Court Opinion

ID: 1356019
Source: CourtListenerOpinion
Date Created: 2013-10-30 05:44:43.147282+00
Date Added: 2024-06-11T12:31:43.642763
License: Public Domain

290 S.E.2d 744 (1982)
STATE of North Carolina
v.
William Lee DUNLAP.
No. 8126SC1114.
Court of Appeals of North Carolina.
May 4, 1982.
*745 Atty. Gen. Rufus L. Edmisten by Asst. Atty. Gen. W. Dale Talbert, Raleigh, for the State.
Peter H. Gerns, Charlotte, for defendant appellant.
HARRY C. MARTIN, Judge.
Defendant confines his argument to the assignments of error relating to the court's denial of his motion to dismiss for the state's failure to proceed to trial as required under the provisions of the Interstate Agreement on Detainers, N.C.G.S. 15A-761 to -767. The pertinent part of the statute is:
Article III
(a) Whenever a person has entered upon a term of imprisonment in a penal or correctional institution of a party state, and whenever during the continuance of the term of imprisonment there is pending in any other party state any untried indictment, information or complaint on the basis of which a detainer has been lodged against the prisoner, he shall be brought to trial within 180 days after he shall have caused to be delivered to the prosecuting officer and the appropriate court of the prosecuting officer's jurisdiction written notice of the place of his imprisonment and his request for a final disposition to be made of the indictment, information or complaint.
In denying defendant's motion, the court concluded that although defendant's evidence showed conclusively that more than 180 days had passed since written notice of his request for final disposition had been delivered to the Mecklenburg County authorities, the 180 days had not passed during the continuance of imprisonment in a correctional institution, "defendant's imprisonment having terminated on the 30th day of September, 1980, in the New York facility, and the Act not being applicable thereafter."
It is defendant's contention that his release from prison before the expiration of the 180-day period should have no bearing on his right to a speedy trial under the Interstate Agreement on Detainers.
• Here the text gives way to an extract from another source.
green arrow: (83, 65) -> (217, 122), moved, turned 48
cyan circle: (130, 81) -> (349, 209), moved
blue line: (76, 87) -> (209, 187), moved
We disagree. The act provides
that charges outstanding against a prisoner, detainers based on untried indictments, informations or complaints, and difficulties in securing speedy trial of persons already incarcerated in other jurisdictions, produce uncertainties which obstruct programs of prisoner treatment and rehabilitation. Accordingly, it is the policy of the party states and the purpose of this agreement to encourage the expeditious and orderly disposition of such charges and determination of the proper status of any and all detainers....
N.C.Gen.Stat. § 15A-761, art. I (1978).
Thus, the purpose of the agreement on detainers is to obviate difficulties in securing speedy trials of persons incarcerated in other jurisdictions and to minimize the time during which there is an inherent danger that a prisoner may forego preferred treatment or rehabilitative benefits. A prisoner's release during the 180-day period essentially nullifies the stated purposes of the act by removing the difficulty of bringing the *746 prisoner to trial while he is incarcerated in an out-of-state prison. Moreover, once he is released, the cloud of the detainer no longer has an adverse effect on the prisoner's status within the prison.
We hold that upon the release of defendant from prison in New York before the expiration of the 180-day period, the Interstate Agreement on Detainers no longer governed defendant's right to a speedy trial. Upon his release, defendant's right to a speedy trial was fully protected under the provisions of the Speedy Trial Act, N.C.G.S. 15A-701 to -704, with which the state complied.
No error.
MORRIS, C. J., and CLARK, J., concur.